Task description:
Whatever pictures the entries hold, omit them, and output exactly the lines from the one containing "Where is <item>right" through the final line.

━━━ Material shown ━━━

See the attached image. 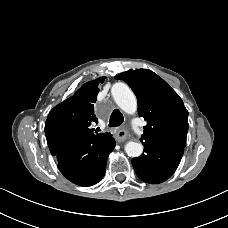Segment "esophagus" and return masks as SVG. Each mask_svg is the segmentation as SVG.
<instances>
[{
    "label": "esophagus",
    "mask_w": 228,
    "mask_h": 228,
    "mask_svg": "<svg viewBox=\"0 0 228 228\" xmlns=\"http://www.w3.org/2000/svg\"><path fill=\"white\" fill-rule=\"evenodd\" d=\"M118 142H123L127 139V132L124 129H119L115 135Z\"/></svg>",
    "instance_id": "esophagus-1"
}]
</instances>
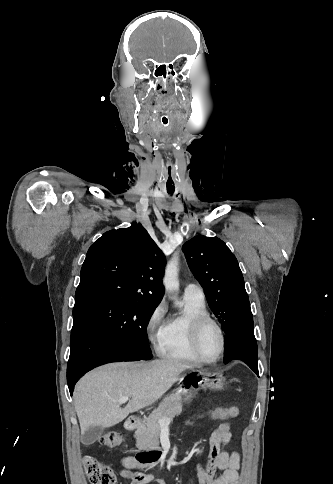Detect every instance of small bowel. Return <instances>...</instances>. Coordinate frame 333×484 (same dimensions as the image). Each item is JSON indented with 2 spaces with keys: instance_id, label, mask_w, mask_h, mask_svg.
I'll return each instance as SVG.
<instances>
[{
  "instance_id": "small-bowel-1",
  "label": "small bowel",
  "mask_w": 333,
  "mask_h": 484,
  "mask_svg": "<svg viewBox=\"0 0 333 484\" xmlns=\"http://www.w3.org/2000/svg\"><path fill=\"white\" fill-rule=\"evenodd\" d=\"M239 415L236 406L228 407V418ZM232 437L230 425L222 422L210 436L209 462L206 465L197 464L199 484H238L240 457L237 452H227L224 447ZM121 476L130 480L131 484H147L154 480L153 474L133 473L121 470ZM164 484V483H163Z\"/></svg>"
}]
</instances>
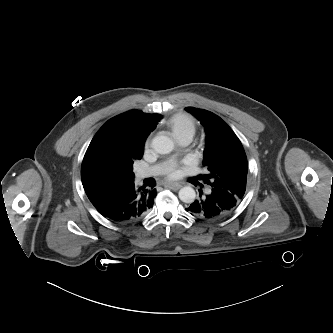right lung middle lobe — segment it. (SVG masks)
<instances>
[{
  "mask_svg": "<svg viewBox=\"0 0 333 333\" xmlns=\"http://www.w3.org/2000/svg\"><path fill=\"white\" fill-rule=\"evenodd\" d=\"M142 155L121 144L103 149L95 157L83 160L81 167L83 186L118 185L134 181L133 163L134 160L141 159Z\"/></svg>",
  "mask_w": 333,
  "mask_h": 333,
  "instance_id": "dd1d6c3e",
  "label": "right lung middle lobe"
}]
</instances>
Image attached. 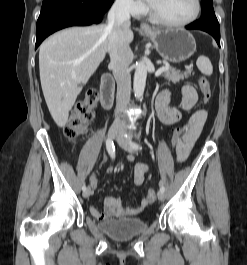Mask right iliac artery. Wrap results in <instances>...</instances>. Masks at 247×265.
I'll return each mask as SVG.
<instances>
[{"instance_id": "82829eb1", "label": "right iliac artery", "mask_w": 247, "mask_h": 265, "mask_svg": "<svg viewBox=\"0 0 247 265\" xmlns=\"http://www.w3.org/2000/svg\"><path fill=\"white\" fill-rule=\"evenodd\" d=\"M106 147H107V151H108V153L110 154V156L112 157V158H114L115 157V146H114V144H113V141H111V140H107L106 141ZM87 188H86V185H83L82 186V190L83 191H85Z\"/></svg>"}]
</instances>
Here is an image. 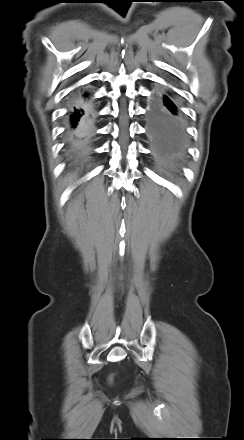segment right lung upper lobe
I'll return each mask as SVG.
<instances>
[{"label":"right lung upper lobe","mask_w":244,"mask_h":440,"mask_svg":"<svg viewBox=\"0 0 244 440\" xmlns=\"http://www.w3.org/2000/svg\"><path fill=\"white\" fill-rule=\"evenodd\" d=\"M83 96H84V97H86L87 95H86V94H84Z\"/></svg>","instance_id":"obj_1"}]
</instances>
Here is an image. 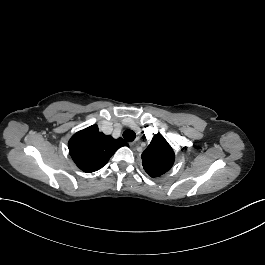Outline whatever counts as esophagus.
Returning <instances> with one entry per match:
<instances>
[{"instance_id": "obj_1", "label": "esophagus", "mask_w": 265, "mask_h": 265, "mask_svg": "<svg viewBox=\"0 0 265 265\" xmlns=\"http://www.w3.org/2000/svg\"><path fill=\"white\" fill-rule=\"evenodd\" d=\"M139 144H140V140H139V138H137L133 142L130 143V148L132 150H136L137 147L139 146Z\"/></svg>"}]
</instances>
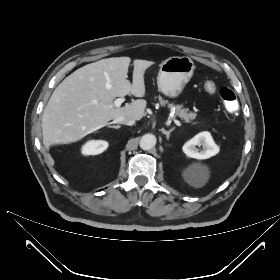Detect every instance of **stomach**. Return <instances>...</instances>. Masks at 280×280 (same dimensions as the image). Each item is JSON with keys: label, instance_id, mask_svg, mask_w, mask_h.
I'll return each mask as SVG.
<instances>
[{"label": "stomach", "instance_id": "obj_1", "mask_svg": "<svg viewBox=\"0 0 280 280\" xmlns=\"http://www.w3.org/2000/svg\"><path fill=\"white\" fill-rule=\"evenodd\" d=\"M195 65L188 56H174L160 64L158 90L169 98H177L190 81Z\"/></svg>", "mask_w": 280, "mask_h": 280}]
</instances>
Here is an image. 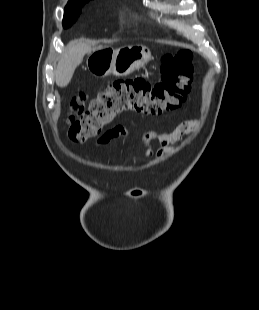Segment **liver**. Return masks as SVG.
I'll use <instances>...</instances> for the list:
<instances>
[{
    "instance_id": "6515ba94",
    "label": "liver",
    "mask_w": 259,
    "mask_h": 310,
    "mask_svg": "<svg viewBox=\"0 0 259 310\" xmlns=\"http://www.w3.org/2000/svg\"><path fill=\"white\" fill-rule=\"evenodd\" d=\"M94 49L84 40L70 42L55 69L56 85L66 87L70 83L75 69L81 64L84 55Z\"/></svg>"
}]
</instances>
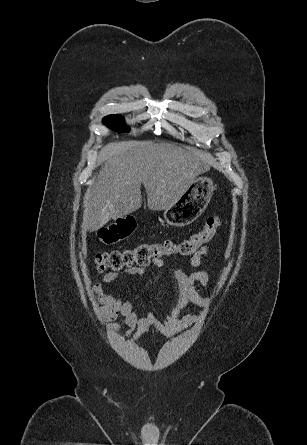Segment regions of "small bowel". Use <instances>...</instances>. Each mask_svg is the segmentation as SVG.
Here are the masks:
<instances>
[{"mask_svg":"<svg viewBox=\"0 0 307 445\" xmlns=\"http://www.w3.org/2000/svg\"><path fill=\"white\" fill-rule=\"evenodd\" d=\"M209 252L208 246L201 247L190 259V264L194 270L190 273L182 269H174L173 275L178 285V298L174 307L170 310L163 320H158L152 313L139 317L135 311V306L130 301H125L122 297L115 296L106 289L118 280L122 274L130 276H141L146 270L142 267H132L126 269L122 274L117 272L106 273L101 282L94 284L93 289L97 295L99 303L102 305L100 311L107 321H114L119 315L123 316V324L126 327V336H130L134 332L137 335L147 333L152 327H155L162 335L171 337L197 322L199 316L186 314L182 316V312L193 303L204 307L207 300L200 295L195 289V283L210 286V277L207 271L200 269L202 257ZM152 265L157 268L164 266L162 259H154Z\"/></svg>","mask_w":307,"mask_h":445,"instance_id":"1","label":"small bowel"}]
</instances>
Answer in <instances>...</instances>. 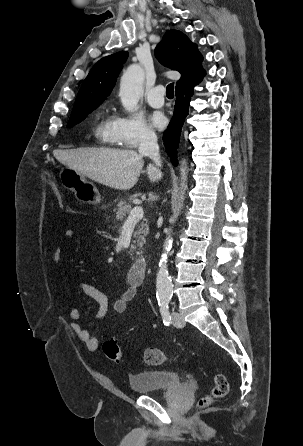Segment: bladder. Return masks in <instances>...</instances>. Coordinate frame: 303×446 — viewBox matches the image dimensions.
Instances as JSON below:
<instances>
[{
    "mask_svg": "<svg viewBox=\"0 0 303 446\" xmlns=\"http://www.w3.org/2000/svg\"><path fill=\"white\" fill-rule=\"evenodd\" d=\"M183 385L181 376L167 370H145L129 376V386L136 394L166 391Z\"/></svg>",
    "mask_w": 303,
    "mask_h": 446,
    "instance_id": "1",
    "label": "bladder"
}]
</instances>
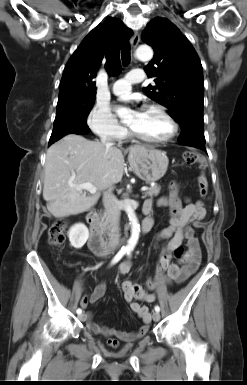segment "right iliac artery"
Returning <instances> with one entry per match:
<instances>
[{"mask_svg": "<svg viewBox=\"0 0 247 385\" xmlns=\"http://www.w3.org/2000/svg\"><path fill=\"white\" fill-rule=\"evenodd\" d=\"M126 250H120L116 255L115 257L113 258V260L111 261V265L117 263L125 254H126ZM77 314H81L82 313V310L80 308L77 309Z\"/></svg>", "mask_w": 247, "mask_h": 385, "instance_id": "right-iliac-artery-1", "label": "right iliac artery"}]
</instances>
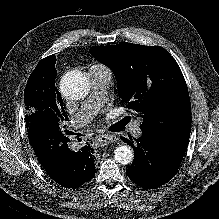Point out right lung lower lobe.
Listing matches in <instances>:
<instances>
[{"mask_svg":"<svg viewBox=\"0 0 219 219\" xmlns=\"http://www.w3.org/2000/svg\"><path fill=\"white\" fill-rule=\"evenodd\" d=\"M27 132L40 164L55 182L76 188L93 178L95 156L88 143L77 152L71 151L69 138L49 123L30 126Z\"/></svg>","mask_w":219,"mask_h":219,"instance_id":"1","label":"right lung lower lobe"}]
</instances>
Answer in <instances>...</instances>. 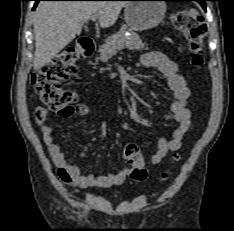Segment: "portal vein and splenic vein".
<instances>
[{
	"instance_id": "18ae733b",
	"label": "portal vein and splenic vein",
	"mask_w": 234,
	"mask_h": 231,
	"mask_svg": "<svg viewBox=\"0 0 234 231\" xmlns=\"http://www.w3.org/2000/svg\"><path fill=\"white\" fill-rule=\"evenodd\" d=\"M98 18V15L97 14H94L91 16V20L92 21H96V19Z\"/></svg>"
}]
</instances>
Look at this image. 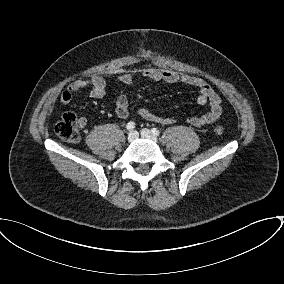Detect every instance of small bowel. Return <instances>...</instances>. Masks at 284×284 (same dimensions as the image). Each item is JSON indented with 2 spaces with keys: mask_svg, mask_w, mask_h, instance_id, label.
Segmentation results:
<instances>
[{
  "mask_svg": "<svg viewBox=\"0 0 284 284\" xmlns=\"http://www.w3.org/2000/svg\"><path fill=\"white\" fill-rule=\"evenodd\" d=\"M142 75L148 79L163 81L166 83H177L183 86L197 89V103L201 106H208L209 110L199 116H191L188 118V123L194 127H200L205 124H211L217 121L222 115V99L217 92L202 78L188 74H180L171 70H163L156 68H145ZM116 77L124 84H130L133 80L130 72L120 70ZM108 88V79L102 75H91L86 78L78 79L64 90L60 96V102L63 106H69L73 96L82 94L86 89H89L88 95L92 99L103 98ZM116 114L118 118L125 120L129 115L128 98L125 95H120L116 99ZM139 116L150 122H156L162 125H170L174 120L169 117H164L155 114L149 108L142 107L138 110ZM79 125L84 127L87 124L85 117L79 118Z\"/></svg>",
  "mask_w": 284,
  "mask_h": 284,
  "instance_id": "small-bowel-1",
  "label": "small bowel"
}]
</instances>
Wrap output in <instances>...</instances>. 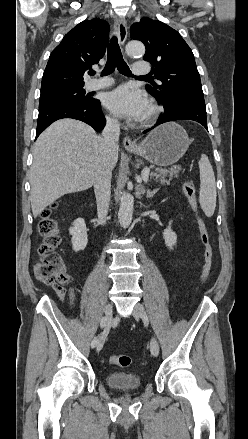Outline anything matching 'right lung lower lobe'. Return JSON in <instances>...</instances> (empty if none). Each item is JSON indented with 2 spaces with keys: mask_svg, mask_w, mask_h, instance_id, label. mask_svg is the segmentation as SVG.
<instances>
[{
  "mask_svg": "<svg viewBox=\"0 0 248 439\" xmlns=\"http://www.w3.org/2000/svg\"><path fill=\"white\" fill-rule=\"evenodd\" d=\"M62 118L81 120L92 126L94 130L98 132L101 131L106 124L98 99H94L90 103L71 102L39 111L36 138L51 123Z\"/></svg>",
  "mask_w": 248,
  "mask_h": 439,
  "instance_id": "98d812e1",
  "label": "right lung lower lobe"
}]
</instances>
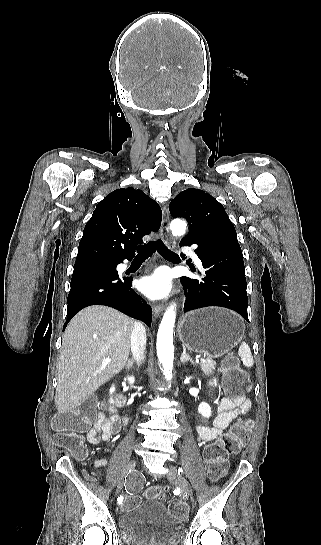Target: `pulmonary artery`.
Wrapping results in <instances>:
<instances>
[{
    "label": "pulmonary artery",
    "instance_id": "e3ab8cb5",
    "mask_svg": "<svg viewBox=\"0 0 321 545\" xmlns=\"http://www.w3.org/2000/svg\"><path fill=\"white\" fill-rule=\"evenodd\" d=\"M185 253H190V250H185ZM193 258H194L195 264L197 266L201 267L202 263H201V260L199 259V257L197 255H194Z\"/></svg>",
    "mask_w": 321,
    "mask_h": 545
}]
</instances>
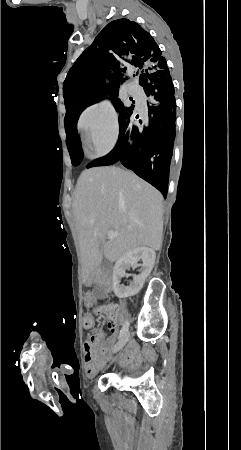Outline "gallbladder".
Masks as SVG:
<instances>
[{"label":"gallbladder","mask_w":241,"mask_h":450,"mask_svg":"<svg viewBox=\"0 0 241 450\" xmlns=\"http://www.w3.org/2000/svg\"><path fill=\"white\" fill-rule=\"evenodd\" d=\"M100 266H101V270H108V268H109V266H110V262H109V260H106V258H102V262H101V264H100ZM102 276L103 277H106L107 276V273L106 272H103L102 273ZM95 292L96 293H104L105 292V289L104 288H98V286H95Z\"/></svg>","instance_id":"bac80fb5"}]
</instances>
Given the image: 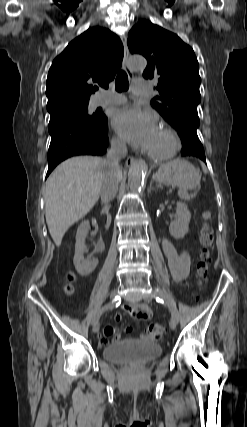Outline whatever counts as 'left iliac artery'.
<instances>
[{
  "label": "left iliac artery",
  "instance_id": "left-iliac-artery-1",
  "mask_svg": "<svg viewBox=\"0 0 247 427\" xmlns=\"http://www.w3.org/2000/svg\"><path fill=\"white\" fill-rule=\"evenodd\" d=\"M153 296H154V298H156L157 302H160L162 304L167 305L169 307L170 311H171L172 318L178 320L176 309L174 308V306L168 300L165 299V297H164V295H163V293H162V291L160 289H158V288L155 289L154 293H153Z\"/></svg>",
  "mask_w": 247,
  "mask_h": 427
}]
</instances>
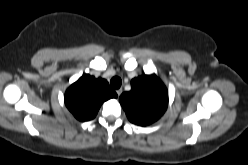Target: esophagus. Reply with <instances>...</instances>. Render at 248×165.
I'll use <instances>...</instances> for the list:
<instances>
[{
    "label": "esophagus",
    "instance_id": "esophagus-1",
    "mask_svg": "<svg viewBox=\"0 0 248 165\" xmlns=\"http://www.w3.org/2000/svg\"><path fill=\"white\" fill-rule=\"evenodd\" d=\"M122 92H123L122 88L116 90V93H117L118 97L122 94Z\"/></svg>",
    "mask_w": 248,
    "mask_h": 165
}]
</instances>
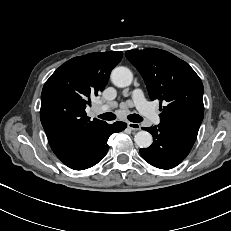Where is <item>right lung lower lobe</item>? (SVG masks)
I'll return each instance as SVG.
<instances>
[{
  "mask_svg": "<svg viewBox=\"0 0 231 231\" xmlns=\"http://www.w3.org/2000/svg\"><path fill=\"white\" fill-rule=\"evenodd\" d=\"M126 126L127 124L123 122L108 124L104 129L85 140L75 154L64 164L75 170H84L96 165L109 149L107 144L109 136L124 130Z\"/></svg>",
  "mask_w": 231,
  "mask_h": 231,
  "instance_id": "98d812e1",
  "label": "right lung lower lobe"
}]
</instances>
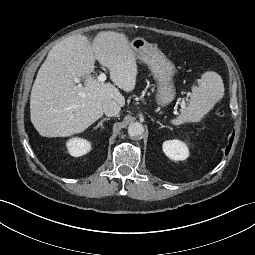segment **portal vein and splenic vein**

━━━

Answer to the problem:
Where is <item>right lung lower lobe</item>? (SVG masks)
I'll return each instance as SVG.
<instances>
[{
  "mask_svg": "<svg viewBox=\"0 0 231 231\" xmlns=\"http://www.w3.org/2000/svg\"><path fill=\"white\" fill-rule=\"evenodd\" d=\"M126 126L127 124L123 122L108 124L104 129L85 140L75 154L64 164L75 170H84L96 165L109 149L107 144L109 136L124 130Z\"/></svg>",
  "mask_w": 231,
  "mask_h": 231,
  "instance_id": "98d812e1",
  "label": "right lung lower lobe"
}]
</instances>
segment **portal vein and splenic vein**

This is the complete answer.